Nesta segunda, 15 de dezembro de 2025, a Oncoclínicas (ONCO3) comunicou que, segundo sua gestora CBSF Trust, as cotas do FIP Tessália foram transferidas do Banco Master S.A. para o BRB – Banco de Brasília S.A. O Tessália detém 100% das cotas do FIP Quíron e ambos são acionistas da companhia. A empresa ressaltou que não recebeu, até o momento, comunicação formal do Banco Master e/ou do BRB nos termos do art. 12 da RCVM 44 e que diligenciará por mais informações, mantendo o mercado informado. O informe dá continuidade aos fatos relevantes de 22/10 e 18/11, inserindo-se no capítulo societário aberto pelo evento de crédito do Master.
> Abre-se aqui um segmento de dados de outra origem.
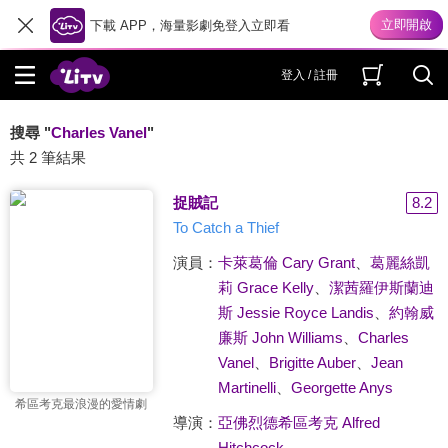
下載 APP，海量影劇免登入立即看
登入 / 註冊
搜尋 "
Charles Vanel
"
共 2 筆結果
捉賊記
8.2
To Catch a Thief
演員：
卡萊葛倫 Cary Grant
、
葛麗絲凱
莉 Grace Kelly
、
潔茜羅伊斯蘭迪
斯 Jessie Royce Landis
、
約翰威
廉斯 John Williams
、
Charles
Vanel
、
Brigitte Auber
、
Jean
Martinelli
、
Georgette Anys
希區考克最浪漫的愛情劇
導演：
亞佛烈德希區考克 Alfred
Hitchcock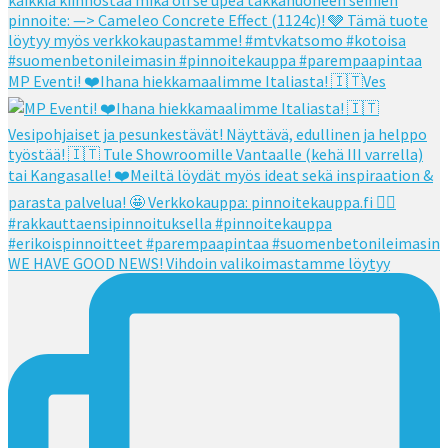
MP Eventi! ❤️Ihana hiekkamaalimme Italiasta! 🇮🇹Ves
WE HAVE GOOD NEWS! Vihdoin valikoimastamme löytyy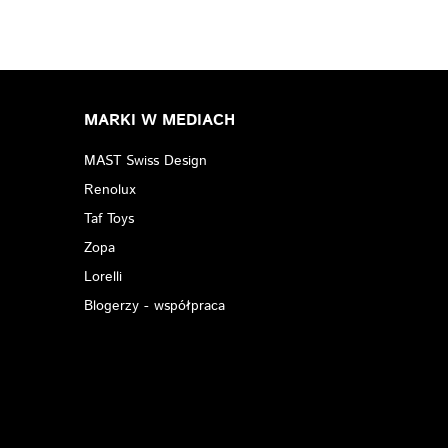
MARKI W MEDIACH
MAST Swiss Design
Renolux
Taf Toys
Zopa
Lorelli
Blogerzy - współpraca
Do ponto de vista de encadeamento, o desdobramento de hoje guarda relação com o choque de crédito no sistema e com o Instrumento de Repactuação assinado pela companhia. Na ocasião, a administração explicitou que tomaria medidas cabíveis, incluindo a formalização e o exercício de opção de compra das cotas dos FIPs Tessália e Quíron, ambos detentores de ações da Oncoclínicas — contexto que ajuda a interpretar a atual transferência de titularidade de cotas e seus potenciais efeitos sobre a estrutura societária. Esse pano de fundo foi detalhado na liquidação do Banco Master e opção de compra das cotas dos FIPs Tessália e Quíron.
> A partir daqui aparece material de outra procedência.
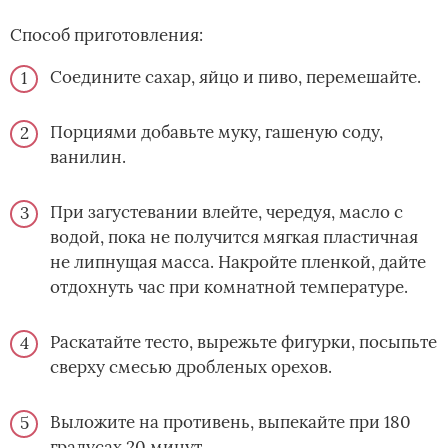
Способ приготовления:
Соедините сахар, яйцо и пиво, перемешайте.
Порциями добавьте муку, гашеную соду,
ванилин.
При загустевании влейте, чередуя, масло с
водой, пока не получится мягкая пластичная
не липнущая масса. Накройте пленкой, дайте
отдохнуть час при комнатной температуре.
Раскатайте тесто, вырежьте фигурки, посыпьте
сверху смесью дробленых орехов.
Выложите на противень, выпекайте при 180
градусах 20 минут.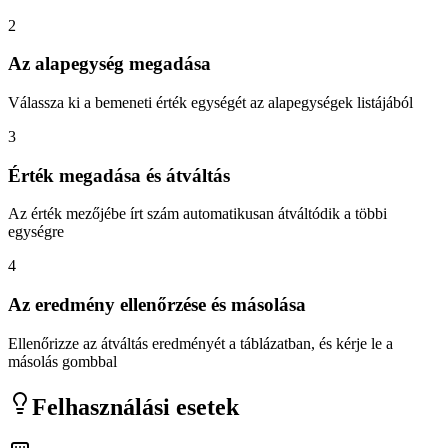
2
Az alapegység megadása
Válassza ki a bemeneti érték egységét az alapegységek listájából
3
Érték megadása és átváltás
Az érték mezőjébe írt szám automatikusan átváltódik a többi
egységre
4
Az eredmény ellenőrzése és másolása
Ellenőrizze az átváltás eredményét a táblázatban, és kérje le a
másolás gombbal
Felhasználási esetek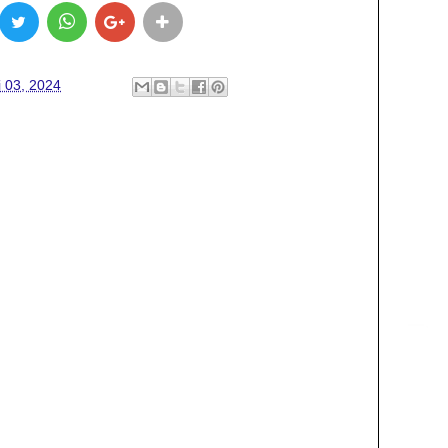
i 03, 2024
Em paralelo, o reforço de capital concluído em novembro criou amortecedores para atravessar 2025–2026 com menor risco financeiro e maior previsibilidade, o que reduz a assimetria quando eventos societários e de crédito correm em paralelo. A capitalização também ampliou a base acionária e organizou a opcionalidade via bônus por 24 meses, estabelecendo um cenário em que mudanças na titularidade de cotas de FIPs e ajustes de exposição de investidores podem ocorrer sem alterar, de imediato, a direção estratégica. Esse arco financeiro-societário é a moldura em que se insere a notícia de hoje, conforme a homologação do aumento de capital de R$ 1,4 bi e resiliência a choques de crédito.
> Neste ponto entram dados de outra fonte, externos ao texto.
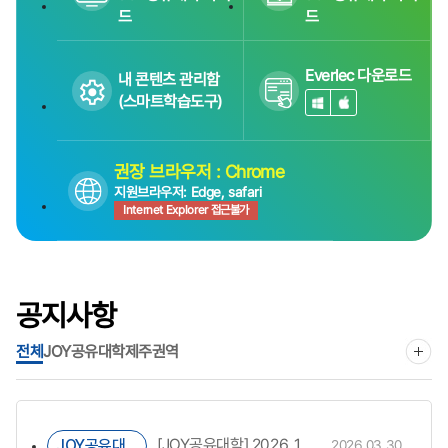
드
드
Everlec 다운로드
내 콘텐츠 관리함
(스마트학습도구)
권장 브라우저 : Chrome
지원브라우저: Edge, safari
Internet Explorer 접근불가
공지사항
전체
JOY공유대학
제주권역
[JOY공유대학] 2026. 1학기 JOY공유대학 교육과정 수강생 만족도 1차 조사 실시 안내
JOY공유대학
2026.03.30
Por fim, há um vetor de governança regulatória a monitorar. A companhia destacou a ausência de comunicação formal sob o art. 12 da RCVM 44 sobre a transferência indireta de ações, documento que, em situações análogas, tem sido utilizado por investidores relevantes para atualizar participações, esclarecer intenções e registrar neutralidade de controle. Esse padrão ficou evidente na comunicação de Josephina III e Centaurus sob o art. 12 da RCVM 44, que ilustra o fluxo esperado de disclosure. Até que BRB, Master ou demais envolvidos se manifestem nos mesmos termos, o risco principal é de assimetria informacional temporária; a diligência anunciada pela Oncoclínicas e eventuais comunicações dos titulares deverão esclarecer a natureza da transferência e seus impactos práticos na governança e no capital votante.